Since then, the city hasn't maintained the relics and they're not noticed much at their location in BridgePoint Business Park, Garcia said.

Relocating the gates is one possibility, Garcia said. A cost estimate is $150,000 to $300,000 but varies based on where they're taken.

Other ideas include keeping them in place and designating public space on the site, replicating them elsewhere or incorporating them into the new design.

The city doesn't have the money to move the gates, Francis said, and shouldn't force a developer to include them in their plans. To do so would be a deterrent to development, he said.

"We can't make decisions based on nostalgia," he said. "We have to make decisions based on reality."

Dakota County Commissioner Joe Atkins said the gates have a special significance to people whose relatives once worked at Armour, himself included.
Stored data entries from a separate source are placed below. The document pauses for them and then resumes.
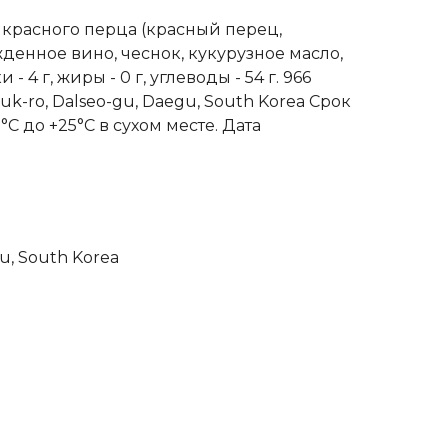
з красного перца (красный перец,
ажденное вино, чеснок, кукурузное масло,
 4 г, жиры - 0 г, углеводы - 54 г. 966
k-ro, Dalseo-gu, Daegu, South Korea Срок
С до +25°С в сухом месте. Дата
u, South Korea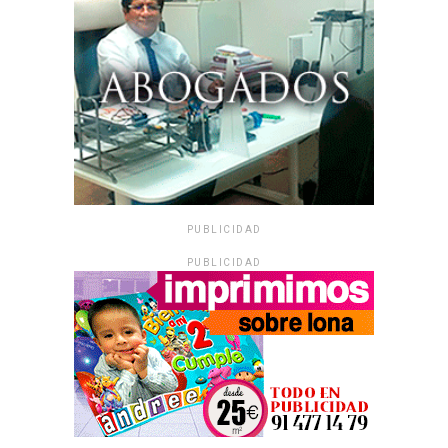
PUBLICIDAD
PUBLICIDAD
"I picture my grandfather and uncles crossing through those gates," he said. "They're more than just gates — they were symbols of hope for so many families. They were gates to a better life."
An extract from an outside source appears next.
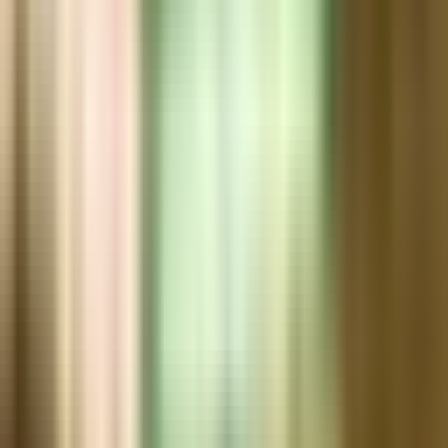
Marken
Cannabis Karte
He said he trusts that the City Council will make a good decision but hopes the gates aren't demolished.

The council wants to think more about the gates' fate, Garcia said, but members also expressed support for new development.
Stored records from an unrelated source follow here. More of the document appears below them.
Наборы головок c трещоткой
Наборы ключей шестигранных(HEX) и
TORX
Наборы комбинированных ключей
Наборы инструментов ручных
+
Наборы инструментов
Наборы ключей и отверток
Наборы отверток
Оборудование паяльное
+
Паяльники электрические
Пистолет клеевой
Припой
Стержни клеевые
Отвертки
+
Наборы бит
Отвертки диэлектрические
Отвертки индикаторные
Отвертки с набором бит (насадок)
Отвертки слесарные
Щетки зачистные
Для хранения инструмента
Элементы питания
At Tuesday's meeting, the council will discuss the gates. Garcia said the goal is to narrow down options.

Local historian Lois Glewwe said the gates are a helpful landmark when she takes people on South St. Paul tours, but the city needs to be realistic about the relics' future.

She would prefer they not be moved, she said, because their significance would be lost elsewhere. She said she hopes the developer can dream up a way to incorporate them into their design, like making them part of a picnic area or stretching a "welcome" banner between them.

"We just need to be very thoughtful about this," she said.